RECORDS FOR THE EXERCISE:
== Segment start ==

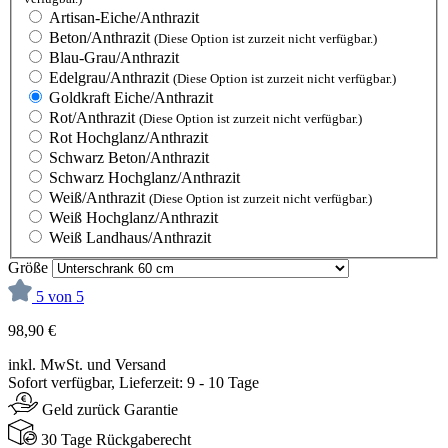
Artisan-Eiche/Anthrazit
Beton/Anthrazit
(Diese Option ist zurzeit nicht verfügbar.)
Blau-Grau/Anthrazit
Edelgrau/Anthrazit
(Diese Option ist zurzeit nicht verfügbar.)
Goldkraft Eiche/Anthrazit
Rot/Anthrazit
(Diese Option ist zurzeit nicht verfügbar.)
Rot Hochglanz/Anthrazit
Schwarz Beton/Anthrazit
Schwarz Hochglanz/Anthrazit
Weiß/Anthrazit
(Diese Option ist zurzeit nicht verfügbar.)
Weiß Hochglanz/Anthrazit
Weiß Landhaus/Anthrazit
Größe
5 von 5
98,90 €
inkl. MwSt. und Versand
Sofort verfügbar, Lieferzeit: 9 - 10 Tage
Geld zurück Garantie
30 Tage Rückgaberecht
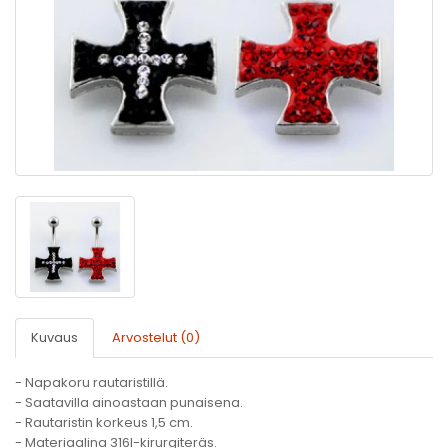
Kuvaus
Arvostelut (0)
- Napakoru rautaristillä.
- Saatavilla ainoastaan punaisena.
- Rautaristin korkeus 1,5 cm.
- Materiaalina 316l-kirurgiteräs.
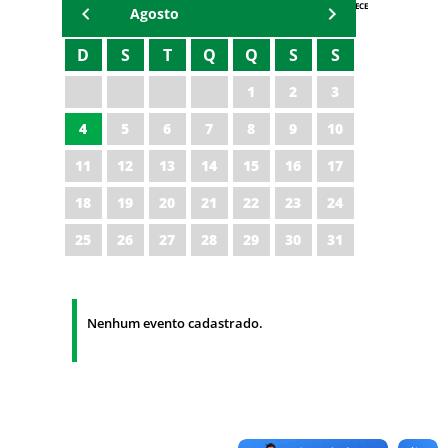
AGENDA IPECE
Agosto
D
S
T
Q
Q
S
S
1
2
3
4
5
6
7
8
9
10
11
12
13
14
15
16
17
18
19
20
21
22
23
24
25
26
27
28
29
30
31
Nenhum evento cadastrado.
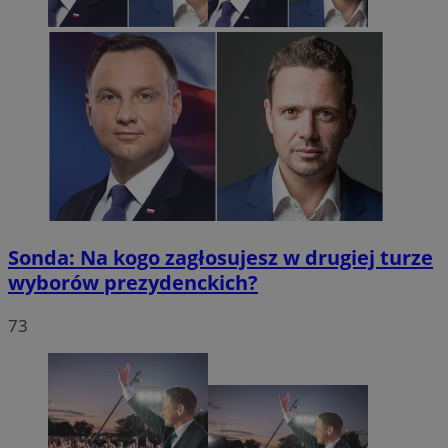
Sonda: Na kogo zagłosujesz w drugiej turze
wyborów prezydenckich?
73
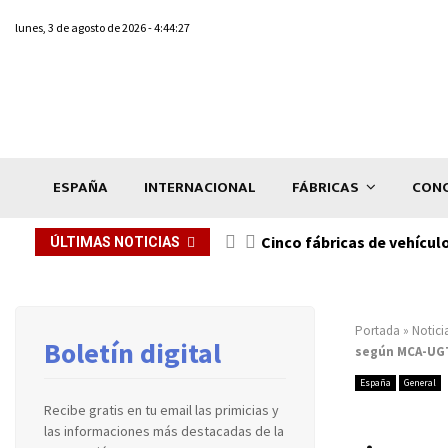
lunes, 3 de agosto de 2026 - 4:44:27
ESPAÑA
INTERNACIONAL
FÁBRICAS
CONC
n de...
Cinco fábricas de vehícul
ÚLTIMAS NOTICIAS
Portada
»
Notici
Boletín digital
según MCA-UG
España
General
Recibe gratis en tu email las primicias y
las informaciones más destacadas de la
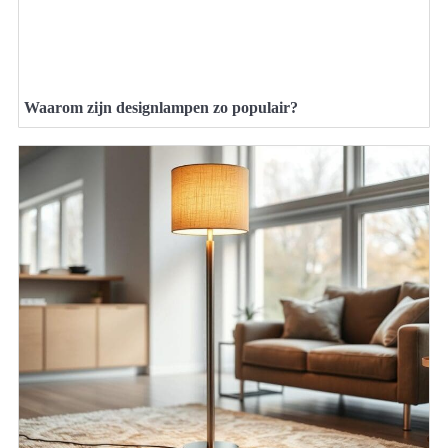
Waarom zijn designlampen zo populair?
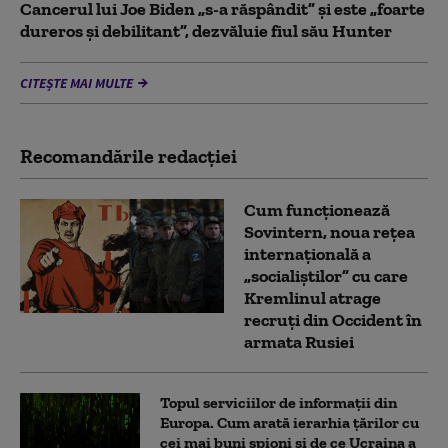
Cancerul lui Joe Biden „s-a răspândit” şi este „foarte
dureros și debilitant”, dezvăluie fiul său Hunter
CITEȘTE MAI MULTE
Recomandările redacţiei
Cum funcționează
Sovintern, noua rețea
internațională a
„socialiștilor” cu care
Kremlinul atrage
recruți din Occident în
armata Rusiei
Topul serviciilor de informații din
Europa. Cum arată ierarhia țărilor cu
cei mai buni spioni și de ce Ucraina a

== Segment end ==
== Segment start ==

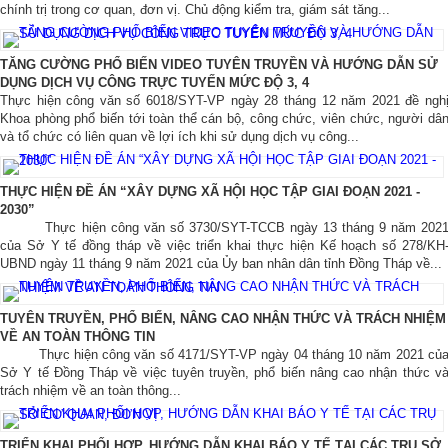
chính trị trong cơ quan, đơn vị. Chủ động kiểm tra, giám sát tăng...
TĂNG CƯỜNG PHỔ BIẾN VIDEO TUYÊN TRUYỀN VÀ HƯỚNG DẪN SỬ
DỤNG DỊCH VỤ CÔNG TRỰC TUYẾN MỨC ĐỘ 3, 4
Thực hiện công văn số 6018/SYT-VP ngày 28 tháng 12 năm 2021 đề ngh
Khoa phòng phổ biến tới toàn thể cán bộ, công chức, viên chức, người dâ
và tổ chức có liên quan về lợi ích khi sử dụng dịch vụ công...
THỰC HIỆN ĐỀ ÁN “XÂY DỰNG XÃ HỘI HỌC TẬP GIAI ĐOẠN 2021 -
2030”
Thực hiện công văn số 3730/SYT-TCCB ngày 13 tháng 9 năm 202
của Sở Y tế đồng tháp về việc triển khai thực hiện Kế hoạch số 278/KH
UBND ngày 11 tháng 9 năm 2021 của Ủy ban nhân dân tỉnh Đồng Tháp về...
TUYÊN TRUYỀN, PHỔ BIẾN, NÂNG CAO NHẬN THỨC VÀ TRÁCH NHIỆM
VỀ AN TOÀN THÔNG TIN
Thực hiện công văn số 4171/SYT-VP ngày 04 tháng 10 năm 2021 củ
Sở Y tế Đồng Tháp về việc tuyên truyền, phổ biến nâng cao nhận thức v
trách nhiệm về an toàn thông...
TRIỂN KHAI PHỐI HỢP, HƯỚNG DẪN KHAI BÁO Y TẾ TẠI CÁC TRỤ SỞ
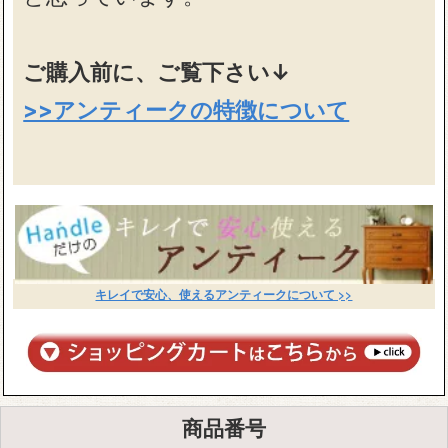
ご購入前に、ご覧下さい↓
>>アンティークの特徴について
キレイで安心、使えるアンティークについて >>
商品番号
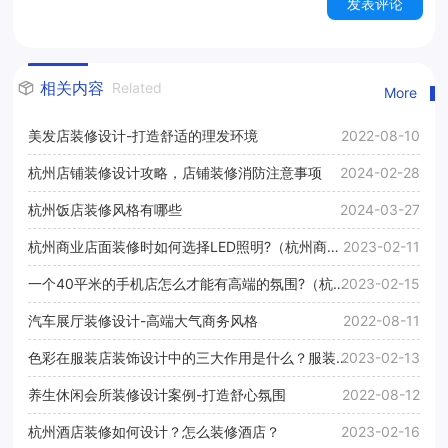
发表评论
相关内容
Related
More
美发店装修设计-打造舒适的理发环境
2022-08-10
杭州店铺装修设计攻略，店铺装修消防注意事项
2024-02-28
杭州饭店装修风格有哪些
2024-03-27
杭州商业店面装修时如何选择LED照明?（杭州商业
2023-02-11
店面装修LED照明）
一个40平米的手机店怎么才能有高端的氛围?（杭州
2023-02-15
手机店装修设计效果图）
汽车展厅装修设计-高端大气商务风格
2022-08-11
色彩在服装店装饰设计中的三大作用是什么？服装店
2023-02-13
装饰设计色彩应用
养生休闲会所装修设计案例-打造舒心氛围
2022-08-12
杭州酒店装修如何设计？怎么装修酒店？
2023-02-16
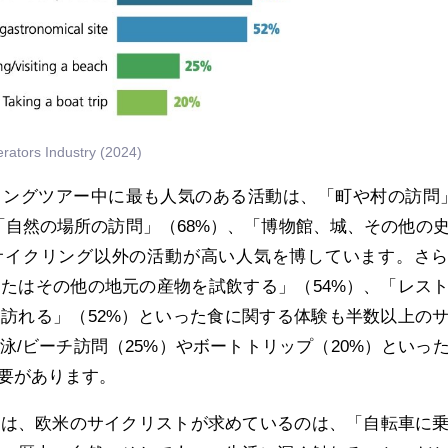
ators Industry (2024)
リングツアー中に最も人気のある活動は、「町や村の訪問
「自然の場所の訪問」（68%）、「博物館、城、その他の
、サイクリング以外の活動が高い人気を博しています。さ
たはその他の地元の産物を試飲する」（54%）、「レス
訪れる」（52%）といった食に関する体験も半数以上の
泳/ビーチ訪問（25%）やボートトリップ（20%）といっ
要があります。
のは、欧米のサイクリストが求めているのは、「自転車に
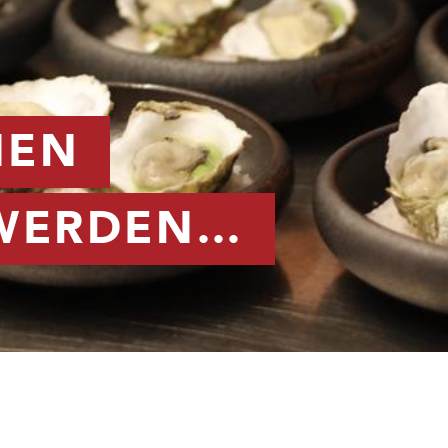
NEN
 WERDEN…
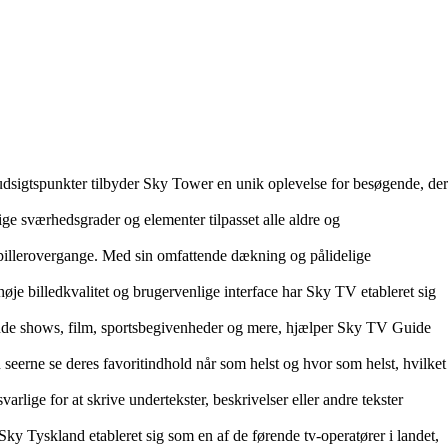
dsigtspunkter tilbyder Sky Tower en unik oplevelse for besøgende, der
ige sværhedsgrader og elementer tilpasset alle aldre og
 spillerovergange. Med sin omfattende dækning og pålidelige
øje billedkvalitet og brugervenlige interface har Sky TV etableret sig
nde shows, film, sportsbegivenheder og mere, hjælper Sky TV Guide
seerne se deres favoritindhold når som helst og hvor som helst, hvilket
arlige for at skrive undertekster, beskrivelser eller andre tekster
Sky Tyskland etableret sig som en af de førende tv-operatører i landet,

== Segment end ==

TASK TO CARRY OUT:
What lines of the material above include "Tage"? Copy each one.

SOLUTION TO THIS PROBLEM:
Sofort verfügbar, Lieferzeit: 9 - 10 Tage
30 Tage Rückgaberecht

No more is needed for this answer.